We’re back where we should be. About two hours after we left.”
“Hey!” They both felt the twins reaching to
them telepathically. “Are you two all right?”
“We’re fine,” The Doctor and his son both replied together.
“We’re just fine.”
“It worked.” They heard Chris and Davie congratulate each
other on a neat bit of work. “We did it. We rescued you two. We
threw you a lifebelt.”
“Hang on,” The Doctor said reaching for the
dematerialisation switch. “Tell me in a minute. We’re coming
to park up where we should be, before we disturb the ramblers associations
with a police public call box on top of the bridge.”
Actually, it was a couple of hours later before the boys
got to tell their side of the story. Jackie and Rose both insisted that
they had seen enough of that park to last them a lifetime now and demanded
they went somewhere else. The Doctor took them to Rome and he and Rose
and the children went to see The Colosseum, where The Doctor described
in detail having taken part in a chariot race there in the time of Emperor
Augustine. Jackie and Christopher, meanwhile, went looking at jewellery
shops. They met up in the Piazza Navone in time to have supper on the
balcony of their favourite restaurant.
“So it was simple enough, really,” Davie explained.
Once we realised the TARDIS was skidding through time out of control,
while in the same SPATIAL coordinate the whole time, we just got a lock
on it from our TARDIS, slaved its engines to ours and applied the brake.
The closer you got to us the more power we could give to slowing you down.
You took about an hour to move from 1856 to 2006. 150 years exactly.”
“We aged 150 years in an hour,” Christopher said looking at
his father. “Good job we’re Time Lords. Anyone else would
be dead.”
“Yes, we got off lightly.” They looked at each other. 150
years was nothing to an adult Time Lord. They both had slightly more fine
lines around their eyes and both had some grey in the hair around the
temples. But that was about all. Even their women did not see a problem.
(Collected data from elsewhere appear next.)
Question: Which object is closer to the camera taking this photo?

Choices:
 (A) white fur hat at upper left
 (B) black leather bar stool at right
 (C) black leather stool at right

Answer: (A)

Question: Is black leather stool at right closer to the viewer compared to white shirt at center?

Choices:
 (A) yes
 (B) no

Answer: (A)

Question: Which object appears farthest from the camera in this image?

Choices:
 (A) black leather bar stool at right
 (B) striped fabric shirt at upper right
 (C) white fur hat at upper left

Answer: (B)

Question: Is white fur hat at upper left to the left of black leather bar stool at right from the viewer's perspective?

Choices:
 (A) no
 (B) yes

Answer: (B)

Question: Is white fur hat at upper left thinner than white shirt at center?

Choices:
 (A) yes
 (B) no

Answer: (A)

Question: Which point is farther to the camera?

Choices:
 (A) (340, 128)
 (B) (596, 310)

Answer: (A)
“You look very dignified,” Jackie told Christopher. She was
so glad he was back with her in one piece that minor details didn’t
bother her at all.
“Do I look dignified?” The Doctor asked Rose. She smiled and
brushed her hand against his hair.
“At least it just went a bit grey. It didn’t fall out. It’s
not fair though. That’s 150 birthdays you missed out on.”
“I get to live them over again with you and my babies,” he
told her. “But never mind us. Jackie and Christopher have some business
to sort out. IF she doesn’t mind marrying an older man.”
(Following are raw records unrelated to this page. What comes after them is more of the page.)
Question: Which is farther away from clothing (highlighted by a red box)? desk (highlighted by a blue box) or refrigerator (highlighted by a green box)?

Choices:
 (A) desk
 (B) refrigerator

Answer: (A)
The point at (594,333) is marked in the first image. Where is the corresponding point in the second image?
Christopher laughed and turned first to Rose, pulling a sheaf of paper
from his pocket. “This is the Bond of Betrothal for you to sign.”
Rose took it. She remembered how much of a shock it had been to her mother
when The Doctor presented her with just such a contract for THEIR engagement.
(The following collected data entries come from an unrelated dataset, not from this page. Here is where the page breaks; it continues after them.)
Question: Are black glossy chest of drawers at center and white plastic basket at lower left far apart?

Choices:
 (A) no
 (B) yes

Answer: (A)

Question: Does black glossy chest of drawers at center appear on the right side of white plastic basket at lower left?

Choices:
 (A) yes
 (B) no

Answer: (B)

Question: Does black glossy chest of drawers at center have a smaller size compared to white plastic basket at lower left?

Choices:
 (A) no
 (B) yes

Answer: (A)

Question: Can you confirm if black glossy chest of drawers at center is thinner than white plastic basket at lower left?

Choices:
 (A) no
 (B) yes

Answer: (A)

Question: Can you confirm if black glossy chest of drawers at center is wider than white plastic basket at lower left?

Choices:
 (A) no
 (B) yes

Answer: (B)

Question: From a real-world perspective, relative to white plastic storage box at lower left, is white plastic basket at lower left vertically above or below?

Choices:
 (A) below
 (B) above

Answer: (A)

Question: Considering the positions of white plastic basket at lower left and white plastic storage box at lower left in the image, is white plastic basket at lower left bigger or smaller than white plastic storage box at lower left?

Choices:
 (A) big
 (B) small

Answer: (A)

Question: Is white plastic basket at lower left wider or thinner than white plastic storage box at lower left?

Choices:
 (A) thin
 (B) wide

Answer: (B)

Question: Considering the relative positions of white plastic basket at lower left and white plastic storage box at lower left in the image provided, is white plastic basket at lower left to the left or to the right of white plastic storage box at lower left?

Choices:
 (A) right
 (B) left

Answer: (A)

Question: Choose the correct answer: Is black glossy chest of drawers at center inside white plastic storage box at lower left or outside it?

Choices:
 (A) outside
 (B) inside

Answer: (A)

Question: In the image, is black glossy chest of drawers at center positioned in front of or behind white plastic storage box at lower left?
Rose looked through it quickly, and then she signed the last page and
accepted the cheque that was a part of the deal. Then she and The Doctor
watched as Christopher took Jackie’s hand and formally proposed
to her. She looked so happy, Rose thought. The years seemed to fall off
her and she looked nearly as young as when she married Pete in that registry
office in the autumn of 1985. When Christopher slipped the ring on her
finger she looked as if she would burst with joy.
“He won’t die on me,” she said to Rose. “If he
was hurt like your dad was, he has eleven more lives to live. He’ll
always be there for me. He’ll never let me down. And besides, I
LOVE him.”
“That’s all that matters,” The Doctor said, kissing
her tenderly on the cheek. “Supposed to hate my mother in law,”
he added, remembering what he had said the night before. “But I’m
allowed to adore my daughter in law.”